At a lecture given by Isaac Bashevis Singer which Lansky attended, Singer told of his own problems:

"There was a line in one of my books," Singer related, "in which I said that a woman 'hot oysgeshrign azoy vi a froy in kimpet.' In English, this was translated as, 'she cried out like a woman in labor,' meaning like a woman about to give birth. When the book was translated into Hebrew, the Hebrew translator didn't know Yiddish, so he had to work from the English translation. In Hebrew the line became, 'She cried out like a woman in the Histadrut,' - like a woman in the Labor movement."


In a book I read by Dorit Rabinyan about Persian Jews, the translator had no clue about common Farsi expressions, and obviously didn't ask the author or anyone who was a native speaker. Additionally, the translator (from Hebrew to English) translated an English B for the Hebrew V.
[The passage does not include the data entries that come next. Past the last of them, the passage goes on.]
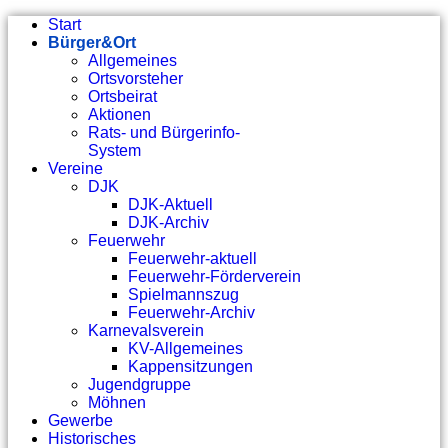
Start
Bürger&Ort
Allgemeines
Ortsvorsteher
Ortsbeirat
Aktionen
Rats- und Bürgerinfo-
System
Vereine
DJK
DJK-Aktuell
DJK-Archiv
Feuerwehr
Feuerwehr-aktuell
Feuerwehr-Förderverein
Spielmannszug
Feuerwehr-Archiv
Karnevalsverein
KV-Allgemeines
Kappensitzungen
Jugendgruppe
Möhnen
Gewerbe
Historisches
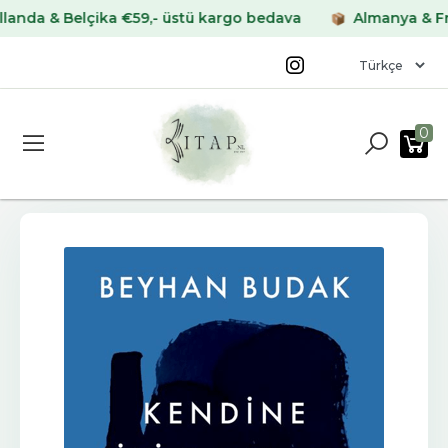
 & Belçika €59,- üstü kargo bedava
Almanya & Fransa 
0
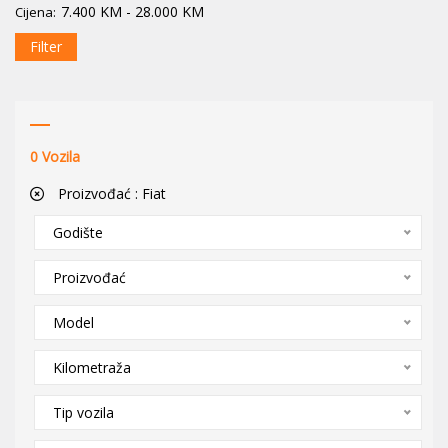
7.400
KM
-
28.000
KM
Cijena:
Filter
0
Vozila
Proizvođać :
Fiat
Godište
Proizvođać
Model
Kilometraža
Tip vozila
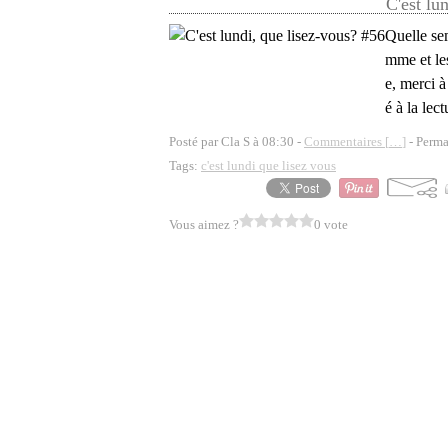
C'est lu
Quelle se
mme et les
e, merci 
é à la lec
Posté par Cla S à 08:30 -
Commentaires [
…
]
- Perma
Tags:
c'est lundi que lisez vous
Vous aimez ?
0 vote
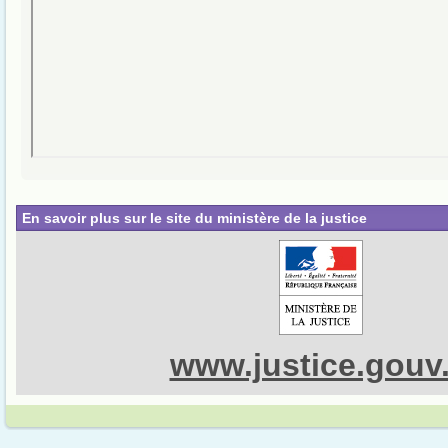
En savoir plus sur le site du ministère de la justice
www.justice.gouv.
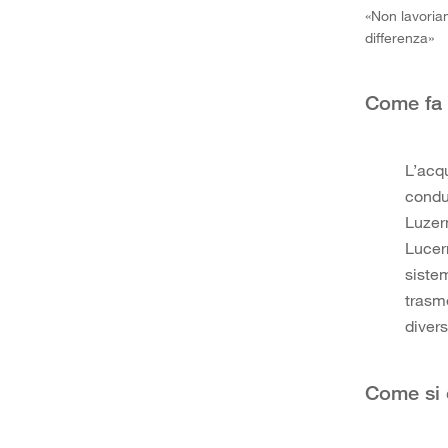
«Non lavoriam
differenza»
Come fa 
L’acq
condu
Luzern
Lucern
sistem
trasme
divers
Come si o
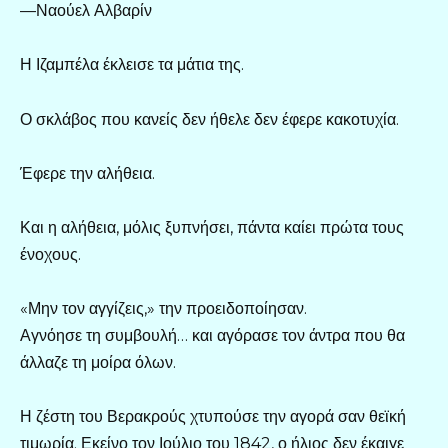
—Ναούελ Αλβαρίν
Η Ιζαμπέλα έκλεισε τα μάτια της.
Ο σκλάβος που κανείς δεν ήθελε δεν έφερε κακοτυχία.
Έφερε την αλήθεια.
Και η αλήθεια, μόλις ξυπνήσει, πάντα καίει πρώτα τους
ένοχους.
«Μην τον αγγίζεις,» την προειδοποίησαν.
Αγνόησε τη συμβουλή… και αγόρασε τον άντρα που θα
άλλαζε τη μοίρα όλων.
Η ζέστη του Βερακρούς χτυπούσε την αγορά σαν θεϊκή
τιμωρία. Εκείνο τον Ιούλιο του 1842, ο ήλιος δεν έκαιγε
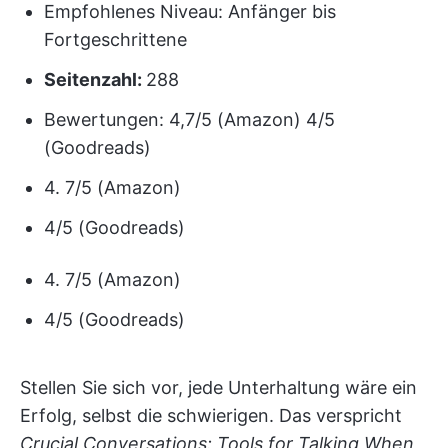
Empfohlenes Niveau: Anfänger bis
Fortgeschrittene
Seitenzahl:
288
Bewertungen: 4,7/5 (Amazon) 4/5
(Goodreads)
4. 7/5 (Amazon)
4/5 (Goodreads)
4. 7/5 (Amazon)
4/5 (Goodreads)
Stellen Sie sich vor, jede Unterhaltung wäre ein
Erfolg, selbst die schwierigen. Das verspricht
Crucial Conversations: Tools for Talking When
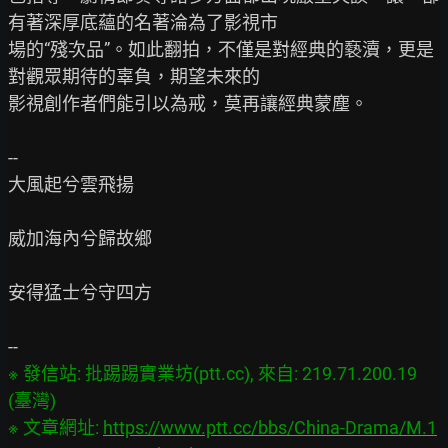
有著深厚底蘊的名著淪為了影視市

場的“殘次品”。如此翻拍，不僅是對經典的褻瀆，更是
對觀眾期待的辜負，期望未來的

影視創作者們能引以為戒，莫再讓經典蒙塵。

--

大風起兮雲飛揚

威加海內兮歸故鄉

安得猛士兮守四方

※ 發信站: 批踢踢實業坊(ptt.cc), 來自: 219.71.200.19 
(臺灣)

※ 文章網址: 
https://www.ptt.cc/bbs/China-Drama/M.1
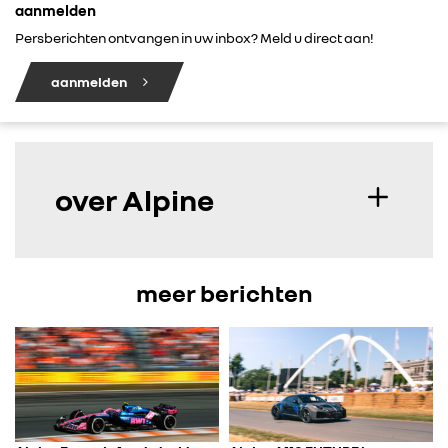
aanmelden
Persberichten ontvangen in uw inbox? Meld u direct aan!
aanmelden
over Alpine
meer berichten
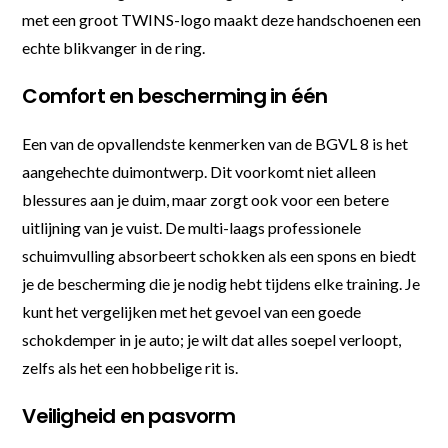
met een groot TWINS-logo maakt deze handschoenen een
echte blikvanger in de ring.
Comfort en bescherming in één
Een van de opvallendste kenmerken van de BGVL 8 is het
aangehechte duimontwerp. Dit voorkomt niet alleen
blessures aan je duim, maar zorgt ook voor een betere
uitlijning van je vuist. De multi-laags professionele
schuimvulling absorbeert schokken als een spons en biedt
je de bescherming die je nodig hebt tijdens elke training. Je
kunt het vergelijken met het gevoel van een goede
schokdemper in je auto; je wilt dat alles soepel verloopt,
zelfs als het een hobbelige rit is.
Veiligheid en pasvorm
As a Farsi speaker, I thought the book was rather funny, even though it wasn't meant to be. My copy is marked throughout with many of the errors.

On every page, the expression, "voy! voy!," an expression used in Farsi to indicate troubles (sort of like the Yiddish "oy vey"), was translated as "bah! bah!" which in Farsi is an expression of joy, of something very good. You can imagine how this could complicate a story line, as the fluent reader laughs at the reversals of meaning.

Those who translate from one language to another need to know how languages are really used. The Hebrew-English translator of the Rabinyan book should have known Farsi, or at least asked someone who did.